FDA-ARGOS database updates may help researchers rapidly validate diagnostic tests and use qualified genetic sequences to support future product development

Genetic sequencing conceptual illustration

Background | Project description | Project outcomes | Related links

Performer: Embleema and George Washington University
Project leaders: Vahan Simonyan, PhD, and Raja Mazumder, PhD
Contract value: $1.99 million
Contract option award (2022): $3.47 million
Project dates: September 2021 – September 2025

Background

In 2014, FDA established a public database for reference-grade microbial sequences, known as FDA-ARGOS, which contains curated, high-quality genomic sequence data to support research and regulatory decisions. For example, researchers can use the FDA-ARGOS database—a validated source of reference datasets—along with bioinformatics tools to validate the performance, sensitivity, and specificity of diagnostic tests with computer modeling (in silico). FDA-ARGOS genome data could potentially reduce the testing burden on industry by providing a standardized and reliable knowledge base.

FDA-ARGOS genome submissions require that raw reads, assembled genomes, and associated metadata are publicly available. FDA-ARGOS developers initially focused on advancing the technology used to generate the sequences, improving access to raw sequence information and relevant metadata, and generating provenance information that links the microbial organism identification to the sequence reads.

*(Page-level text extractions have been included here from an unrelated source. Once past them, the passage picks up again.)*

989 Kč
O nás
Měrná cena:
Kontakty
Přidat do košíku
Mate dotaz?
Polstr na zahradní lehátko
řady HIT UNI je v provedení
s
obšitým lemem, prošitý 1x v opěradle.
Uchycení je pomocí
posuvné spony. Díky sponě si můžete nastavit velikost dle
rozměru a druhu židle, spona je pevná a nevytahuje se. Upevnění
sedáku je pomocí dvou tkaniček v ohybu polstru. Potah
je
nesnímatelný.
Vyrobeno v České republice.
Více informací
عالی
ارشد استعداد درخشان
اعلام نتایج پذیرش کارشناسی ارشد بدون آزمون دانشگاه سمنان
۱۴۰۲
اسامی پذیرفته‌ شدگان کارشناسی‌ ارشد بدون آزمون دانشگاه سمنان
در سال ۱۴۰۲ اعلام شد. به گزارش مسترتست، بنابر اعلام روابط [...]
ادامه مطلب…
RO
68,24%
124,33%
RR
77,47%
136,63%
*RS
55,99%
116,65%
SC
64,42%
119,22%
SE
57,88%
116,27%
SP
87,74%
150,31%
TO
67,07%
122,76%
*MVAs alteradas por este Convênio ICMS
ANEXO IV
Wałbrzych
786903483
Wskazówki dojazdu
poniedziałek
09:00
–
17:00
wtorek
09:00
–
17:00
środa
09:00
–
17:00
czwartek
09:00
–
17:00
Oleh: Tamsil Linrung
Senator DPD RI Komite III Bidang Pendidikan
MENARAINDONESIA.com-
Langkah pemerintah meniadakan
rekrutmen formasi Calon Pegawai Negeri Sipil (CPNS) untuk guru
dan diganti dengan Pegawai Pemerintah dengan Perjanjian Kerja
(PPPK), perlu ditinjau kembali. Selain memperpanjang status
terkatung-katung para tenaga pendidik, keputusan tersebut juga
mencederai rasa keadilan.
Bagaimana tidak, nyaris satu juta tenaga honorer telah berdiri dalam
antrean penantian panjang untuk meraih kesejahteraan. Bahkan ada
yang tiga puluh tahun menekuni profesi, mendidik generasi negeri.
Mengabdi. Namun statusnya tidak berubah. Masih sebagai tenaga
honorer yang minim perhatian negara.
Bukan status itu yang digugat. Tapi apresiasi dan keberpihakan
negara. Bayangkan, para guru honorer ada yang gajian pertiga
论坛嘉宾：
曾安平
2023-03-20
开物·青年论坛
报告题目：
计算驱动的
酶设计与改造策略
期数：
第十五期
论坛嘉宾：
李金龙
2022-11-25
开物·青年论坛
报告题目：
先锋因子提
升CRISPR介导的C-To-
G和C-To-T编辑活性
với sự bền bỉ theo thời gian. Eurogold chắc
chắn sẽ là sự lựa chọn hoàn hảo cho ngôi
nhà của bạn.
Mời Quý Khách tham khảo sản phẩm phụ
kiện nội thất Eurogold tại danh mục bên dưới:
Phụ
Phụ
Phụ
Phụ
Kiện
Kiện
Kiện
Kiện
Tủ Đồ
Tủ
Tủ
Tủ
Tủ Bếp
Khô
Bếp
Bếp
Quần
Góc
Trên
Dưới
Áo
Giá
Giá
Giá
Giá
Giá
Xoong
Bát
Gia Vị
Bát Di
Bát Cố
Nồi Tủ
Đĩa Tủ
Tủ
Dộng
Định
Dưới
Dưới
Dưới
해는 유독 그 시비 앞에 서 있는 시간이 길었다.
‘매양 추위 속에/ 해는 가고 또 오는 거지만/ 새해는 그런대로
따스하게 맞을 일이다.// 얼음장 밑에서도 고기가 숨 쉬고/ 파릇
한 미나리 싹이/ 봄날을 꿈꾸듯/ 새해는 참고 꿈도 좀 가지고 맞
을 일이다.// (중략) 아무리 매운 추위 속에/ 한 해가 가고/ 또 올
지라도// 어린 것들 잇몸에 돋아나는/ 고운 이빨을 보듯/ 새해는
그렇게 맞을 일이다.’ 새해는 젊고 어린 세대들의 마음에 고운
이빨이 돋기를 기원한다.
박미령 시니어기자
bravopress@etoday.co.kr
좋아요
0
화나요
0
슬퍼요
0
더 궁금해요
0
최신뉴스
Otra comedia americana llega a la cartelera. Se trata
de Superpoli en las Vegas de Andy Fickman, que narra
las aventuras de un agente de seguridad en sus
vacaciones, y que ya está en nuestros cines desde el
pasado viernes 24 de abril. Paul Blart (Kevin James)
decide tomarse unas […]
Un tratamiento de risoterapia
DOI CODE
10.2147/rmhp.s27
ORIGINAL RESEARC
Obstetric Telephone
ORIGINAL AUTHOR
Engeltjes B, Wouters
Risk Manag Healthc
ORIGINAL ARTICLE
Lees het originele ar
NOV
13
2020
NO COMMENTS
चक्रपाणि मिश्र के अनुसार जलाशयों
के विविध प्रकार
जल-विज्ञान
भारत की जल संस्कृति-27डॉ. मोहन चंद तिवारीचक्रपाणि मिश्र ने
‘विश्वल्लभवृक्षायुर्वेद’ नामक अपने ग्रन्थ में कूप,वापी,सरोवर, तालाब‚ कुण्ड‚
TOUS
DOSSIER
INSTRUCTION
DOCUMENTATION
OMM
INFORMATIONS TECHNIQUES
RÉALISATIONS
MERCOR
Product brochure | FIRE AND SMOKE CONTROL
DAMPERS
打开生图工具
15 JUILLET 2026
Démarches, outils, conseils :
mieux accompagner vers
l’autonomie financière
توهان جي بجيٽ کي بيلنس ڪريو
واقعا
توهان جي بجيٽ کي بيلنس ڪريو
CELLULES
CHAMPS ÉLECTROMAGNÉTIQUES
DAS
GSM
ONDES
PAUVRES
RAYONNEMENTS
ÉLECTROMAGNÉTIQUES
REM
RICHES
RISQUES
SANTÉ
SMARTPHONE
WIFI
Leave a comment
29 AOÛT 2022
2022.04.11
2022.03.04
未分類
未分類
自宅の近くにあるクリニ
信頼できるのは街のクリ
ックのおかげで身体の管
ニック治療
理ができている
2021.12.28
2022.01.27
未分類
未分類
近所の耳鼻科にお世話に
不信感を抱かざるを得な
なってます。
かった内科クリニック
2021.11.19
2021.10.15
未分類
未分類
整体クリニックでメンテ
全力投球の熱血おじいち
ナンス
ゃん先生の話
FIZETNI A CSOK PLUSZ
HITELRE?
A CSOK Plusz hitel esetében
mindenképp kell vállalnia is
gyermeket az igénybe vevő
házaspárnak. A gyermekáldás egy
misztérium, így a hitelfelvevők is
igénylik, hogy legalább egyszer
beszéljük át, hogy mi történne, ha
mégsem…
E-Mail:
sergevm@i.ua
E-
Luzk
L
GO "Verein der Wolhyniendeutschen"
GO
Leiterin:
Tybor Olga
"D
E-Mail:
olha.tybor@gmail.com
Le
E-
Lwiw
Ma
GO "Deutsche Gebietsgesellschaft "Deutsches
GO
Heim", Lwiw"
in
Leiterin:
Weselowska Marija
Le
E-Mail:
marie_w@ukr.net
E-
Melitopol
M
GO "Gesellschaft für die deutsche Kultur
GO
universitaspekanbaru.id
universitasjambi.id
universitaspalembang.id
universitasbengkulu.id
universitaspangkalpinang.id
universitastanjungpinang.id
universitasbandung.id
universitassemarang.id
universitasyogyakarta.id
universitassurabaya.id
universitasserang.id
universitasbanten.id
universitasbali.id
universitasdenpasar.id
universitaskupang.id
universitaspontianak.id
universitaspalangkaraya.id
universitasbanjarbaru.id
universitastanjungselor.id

During the initial phase, FDA-ARGOS focused on acquiring high quality sequences by directly sequencing genomes from curated organisms. The self-sequencing is not sustainable and is duplicative of sequencing efforts being performed worldwide. The next step to make FDA-ARGOS more usable and exponentially expansive is to develop tools where sequences can be obtained through submission and mining of publicly available sequence databases.

Project description

Embleema and George Washington University will conduct bioinformatic research and system development, focusing on expanding the FDA-ARGOS database.

This project will expand datasets publicly available in FDA-ARGOS, improve quality control by developing quality matrix tools and scoring approaches that will allow the mining of public sequence databases, and identify high-quality sequences for upload to the FDA-ARGOS database as regulatory-grade sequences. Building on expansions during the COVID-19 pandemic, this project aims to further improve the utility of the FDA-ARGOS database as a key tool for medical countermeasure development and validation.

Project outcomes

The primary outcomes of this project are to:

Identify genomes of microbial species of high clinical relevance that could qualify as regulatory-grade sequences from public resources and generate annotation data model: capture, annotation, and harmonization of sequence data.
Develop novel analysis tools for quality control (QC): more comprehensive quality assessments to improve utility and reliability of the current FDA-ARGOS database in the context of sequence representativeness.
Prepare NCBI submission packages and upload model sequences to the FDA-ARGOS database; and provide documentation, outreach, and training to FDA personnel.

This project was funded through the MCMi Regulatory Science Extramural Research program.